Raw data:
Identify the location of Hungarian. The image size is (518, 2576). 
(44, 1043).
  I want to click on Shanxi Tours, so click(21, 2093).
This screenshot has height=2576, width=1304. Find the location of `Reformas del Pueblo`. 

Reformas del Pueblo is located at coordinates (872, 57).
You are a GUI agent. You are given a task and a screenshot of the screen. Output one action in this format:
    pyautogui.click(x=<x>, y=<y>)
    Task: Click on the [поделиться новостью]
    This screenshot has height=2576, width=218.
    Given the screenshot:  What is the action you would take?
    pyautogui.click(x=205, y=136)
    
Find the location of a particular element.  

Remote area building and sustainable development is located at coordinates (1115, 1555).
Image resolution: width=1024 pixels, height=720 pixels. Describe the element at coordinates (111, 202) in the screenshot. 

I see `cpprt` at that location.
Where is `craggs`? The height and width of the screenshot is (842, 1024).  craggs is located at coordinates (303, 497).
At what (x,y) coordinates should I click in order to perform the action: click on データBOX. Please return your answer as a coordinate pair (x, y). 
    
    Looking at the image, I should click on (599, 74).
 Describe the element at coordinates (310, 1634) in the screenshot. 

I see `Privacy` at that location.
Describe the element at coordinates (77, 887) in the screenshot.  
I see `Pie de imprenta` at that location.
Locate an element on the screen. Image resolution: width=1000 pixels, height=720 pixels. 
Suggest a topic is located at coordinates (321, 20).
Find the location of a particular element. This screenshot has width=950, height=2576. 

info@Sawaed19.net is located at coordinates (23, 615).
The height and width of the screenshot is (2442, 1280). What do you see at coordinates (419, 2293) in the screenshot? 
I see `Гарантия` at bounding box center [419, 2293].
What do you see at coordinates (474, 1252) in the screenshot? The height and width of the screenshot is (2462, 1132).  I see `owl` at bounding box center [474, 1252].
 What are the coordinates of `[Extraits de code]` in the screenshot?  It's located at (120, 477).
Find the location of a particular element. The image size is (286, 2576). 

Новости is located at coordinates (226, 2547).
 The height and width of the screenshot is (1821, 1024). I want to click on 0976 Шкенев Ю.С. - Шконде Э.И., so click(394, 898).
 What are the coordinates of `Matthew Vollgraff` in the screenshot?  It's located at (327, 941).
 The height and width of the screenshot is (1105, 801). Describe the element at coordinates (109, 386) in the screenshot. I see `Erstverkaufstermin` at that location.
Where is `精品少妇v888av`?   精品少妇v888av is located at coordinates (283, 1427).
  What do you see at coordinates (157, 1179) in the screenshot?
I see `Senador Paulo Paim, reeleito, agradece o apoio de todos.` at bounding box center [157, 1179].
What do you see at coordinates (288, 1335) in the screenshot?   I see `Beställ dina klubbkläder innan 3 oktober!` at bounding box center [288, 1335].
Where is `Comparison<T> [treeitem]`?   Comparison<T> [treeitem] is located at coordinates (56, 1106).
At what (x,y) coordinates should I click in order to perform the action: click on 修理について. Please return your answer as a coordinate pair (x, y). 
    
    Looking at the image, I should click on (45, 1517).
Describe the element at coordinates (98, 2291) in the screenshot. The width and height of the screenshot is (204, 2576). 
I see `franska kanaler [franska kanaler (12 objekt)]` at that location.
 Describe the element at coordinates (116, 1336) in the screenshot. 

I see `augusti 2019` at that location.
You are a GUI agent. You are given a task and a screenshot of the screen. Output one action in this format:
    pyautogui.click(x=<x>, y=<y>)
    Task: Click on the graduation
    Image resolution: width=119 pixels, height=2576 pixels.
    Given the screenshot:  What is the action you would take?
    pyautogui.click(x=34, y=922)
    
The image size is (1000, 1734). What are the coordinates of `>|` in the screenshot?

Goal of the exercise: Write down the entries above again. Copy them word for word.

Response to this task:
Identify the location of Hungarian. The image size is (518, 2576). 
(44, 1043).
  I want to click on Shanxi Tours, so click(21, 2093).
This screenshot has height=2576, width=1304. Find the location of `Reformas del Pueblo`. 

Reformas del Pueblo is located at coordinates (872, 57).
You are a GUI agent. You are given a task and a screenshot of the screen. Output one action in this format:
    pyautogui.click(x=<x>, y=<y>)
    Task: Click on the [поделиться новостью]
    This screenshot has height=2576, width=218.
    Given the screenshot:  What is the action you would take?
    pyautogui.click(x=205, y=136)
    
Find the location of a particular element.  

Remote area building and sustainable development is located at coordinates (1115, 1555).
Image resolution: width=1024 pixels, height=720 pixels. Describe the element at coordinates (111, 202) in the screenshot. 

I see `cpprt` at that location.
Where is `craggs`? The height and width of the screenshot is (842, 1024).  craggs is located at coordinates (303, 497).
At what (x,y) coordinates should I click in order to perform the action: click on データBOX. Please return your answer as a coordinate pair (x, y). 
    
    Looking at the image, I should click on (599, 74).
 Describe the element at coordinates (310, 1634) in the screenshot. 

I see `Privacy` at that location.
Describe the element at coordinates (77, 887) in the screenshot.  
I see `Pie de imprenta` at that location.
Locate an element on the screen. Image resolution: width=1000 pixels, height=720 pixels. 
Suggest a topic is located at coordinates (321, 20).
Find the location of a particular element. This screenshot has width=950, height=2576. 

info@Sawaed19.net is located at coordinates (23, 615).
The height and width of the screenshot is (2442, 1280). What do you see at coordinates (419, 2293) in the screenshot? 
I see `Гарантия` at bounding box center [419, 2293].
What do you see at coordinates (474, 1252) in the screenshot? The height and width of the screenshot is (2462, 1132).  I see `owl` at bounding box center [474, 1252].
 What are the coordinates of `[Extraits de code]` in the screenshot?  It's located at (120, 477).
Find the location of a particular element. The image size is (286, 2576). 

Новости is located at coordinates (226, 2547).
 The height and width of the screenshot is (1821, 1024). I want to click on 0976 Шкенев Ю.С. - Шконде Э.И., so click(394, 898).
 What are the coordinates of `Matthew Vollgraff` in the screenshot?  It's located at (327, 941).
 The height and width of the screenshot is (1105, 801). Describe the element at coordinates (109, 386) in the screenshot. I see `Erstverkaufstermin` at that location.
Where is `精品少妇v888av`?   精品少妇v888av is located at coordinates (283, 1427).
  What do you see at coordinates (157, 1179) in the screenshot?
I see `Senador Paulo Paim, reeleito, agradece o apoio de todos.` at bounding box center [157, 1179].
What do you see at coordinates (288, 1335) in the screenshot?   I see `Beställ dina klubbkläder innan 3 oktober!` at bounding box center [288, 1335].
Where is `Comparison<T> [treeitem]`?   Comparison<T> [treeitem] is located at coordinates (56, 1106).
At what (x,y) coordinates should I click in order to perform the action: click on 修理について. Please return your answer as a coordinate pair (x, y). 
    
    Looking at the image, I should click on (45, 1517).
Describe the element at coordinates (98, 2291) in the screenshot. The width and height of the screenshot is (204, 2576). 
I see `franska kanaler [franska kanaler (12 objekt)]` at that location.
 Describe the element at coordinates (116, 1336) in the screenshot. 

I see `augusti 2019` at that location.
You are a GUI agent. You are given a task and a screenshot of the screen. Output one action in this format:
    pyautogui.click(x=<x>, y=<y>)
    Task: Click on the graduation
    Image resolution: width=119 pixels, height=2576 pixels.
    Given the screenshot:  What is the action you would take?
    pyautogui.click(x=34, y=922)
    
The image size is (1000, 1734). What are the coordinates of `>|` in the screenshot?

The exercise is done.